This article is the second part of Chapter 2 of the Deep Reinforcement Learning Course v2.0🕹️. A free course from beginner to expert with Tensorflow and PyTorch. Check the syllabus here.

In the first part of this second chapter of this course, we learned about the value-based methods and the difference between Monte Carlo and Temporal Difference Learning.

So, in the second part, we’ll study Q-Learning, and implement our first RL Agent: a Q-Learning autonomous taxi that will need to learn to navigate in a city to transport its passengers from point A to point B.

This chapter is fundamental if you want to be able to work on Deep Q-Learning (chapter 3): the first Deep RL algorithm that was able to play Atari games and beat the human level on some of them (breakout, space invaders…).

So let’s get started!

Introducing Q-Learning

What is Q-Learning?

Q-Learning is an off-policy value-based method that uses a TD approach to train its action-value function:

  • “Off-policy”: we’ll talk about that at the end of this chapter.
  • “Value-based method”: it means that it finds its optimal policy indirectly by training a value-function or action-value function that will tell us what’s the value of each state or each state-action pair.
  • “Uses a TD approach”: updates its action-value function at each step.

In fact, Q-Learning is the algorithm we use to train our Q-Function, an action-value function that determines the value of being at a certain state, and taking a certain action at that state.

Given a state and action, our Q Function outputs a state-action value (also called Q-value)

The Q comes from “the Quality” of that action at that state.

Internally, our Q-function has a Q-table, which is a table where each cell corresponds to a state-action value pair value. Think of this Q-table as the memory or cheat sheet of our Q-function.

If we take this maze example:

The Q-Table (just initialized that’s why all values are = 0), contains for each state, the 4 state-action values.

Here we see that the state-action value of the initial state and going up is 0:

Therefore, Q-Function contains a Q-table that contains the value of each-state action pair. And given a state and action, our Q-Function will search inside its Q-table to output the value.

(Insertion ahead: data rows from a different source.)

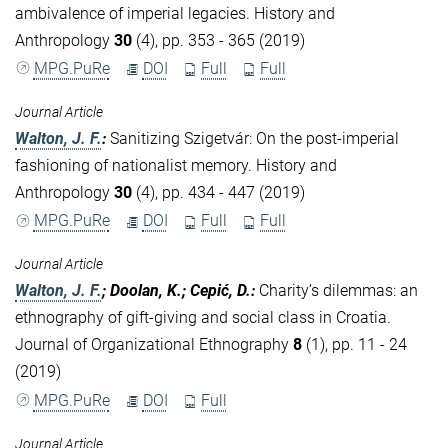
ambivalence of imperial legacies. History and
Anthropology
30
(4), pp. 353 - 365 (2019)
MPG.PuRe
DOI
Full
Full
Journal Article
Walton, J. F.
:
Sanitizing Szigetvár: On the post-imperial
fashioning of nationalist memory. History and
Anthropology
30
(4), pp. 434 - 447 (2019)
MPG.PuRe
DOI
Full
Full
Journal Article
Walton, J. F.
; Doolan, K.; Cepić, D.
:
Charity’s dilemmas: an
ethnography of gift-giving and social class in Croatia.
Journal of Organizational Ethnography
8
(1), pp. 11 - 24
(2019)
MPG.PuRe
DOI
Full
Journal Article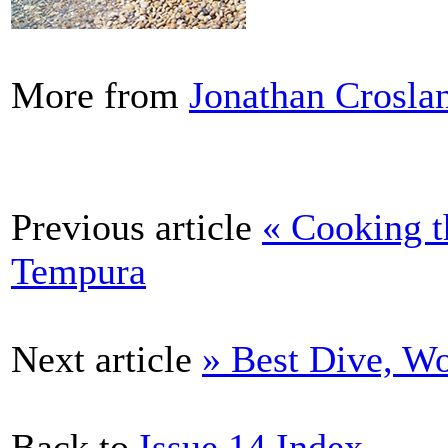
More from
Jonathan Crosla
Previous article
« Cooking t
Tempura
Next article
» Best Dive, Wo
Back to
Issue 14 Index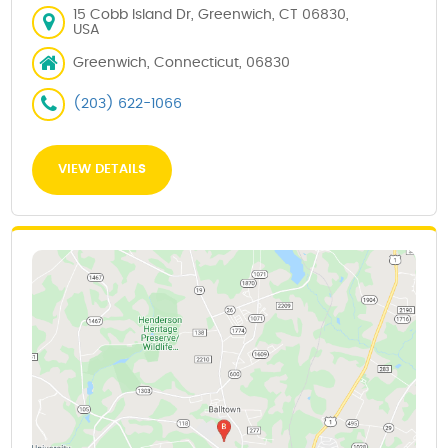
15 Cobb Island Dr, Greenwich, CT 06830,
USA
Greenwich, Connecticut, 06830
(203) 622-1066
VIEW DETAILS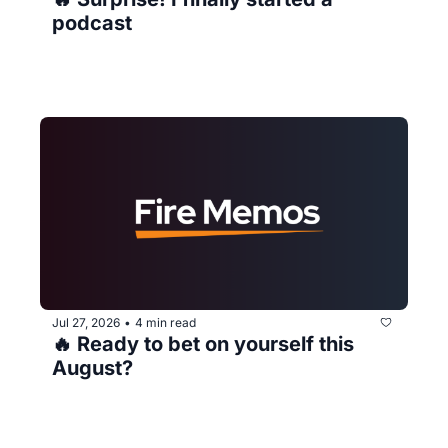
podcast
Jul 27, 2026
4 min read
•
🔥 Ready to bet on yourself this 
August?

Given a state and action pair, our Q-function will search inside its Q-table to output the state-action pair value (the Q value).

So, if we recap:

  • The Q-Learning is the RL algorithm that
  • Trains Q-Function, an action-value function that contains, as internal memory, a Q-table that contains all the state-action pair values.
  • Given a state and action, our Q-Function will search into its Q-table the corresponding value.
  • When the training is done, we have an optimal Q-Function, so an optimal Q-Table.
  • And if we have an optimal Q-function, we have an optimal policy, since we know for each state, what is the best action to take.

But, in the beginning, our Q-Table is useless since it gives arbitrary value for each state-action pair (most of the time we initialize the Q-Table to 0 values). But, as we’ll explore the environment and update our Q-Table it will give us better and better approximations.

We see here that with the training, our Q-Table is better since thanks to it we can know the value of each state-action pair.

So now that we understood what are Q-Learning, Q-Function, and Q-Table, let’s dive deeper into the Q-Learning algorithm

The Q-Learning algorithm

This is the Q-Learning pseudocode, let’s study each part, then we’ll see how it works with a simple example before implementing it.

Source: Udacity

Step 1: We initialize the Q-Table

We need to initialize the Q-Table for each state-action pair. Most of the time we initialize with values of 0.

Step 2: Choose action using Epsilon Greedy Strategy

Epsilon Greedy Strategy is a policy that handles the exploration/exploitation trade-off.

The idea is that we define epsilon ɛ = 1.0:

  • With probability 1 — ɛ : we do exploitation (aka our agent selects the action with the highest state-action pair value).
  • With probability ɛ: we do exploration (trying random action).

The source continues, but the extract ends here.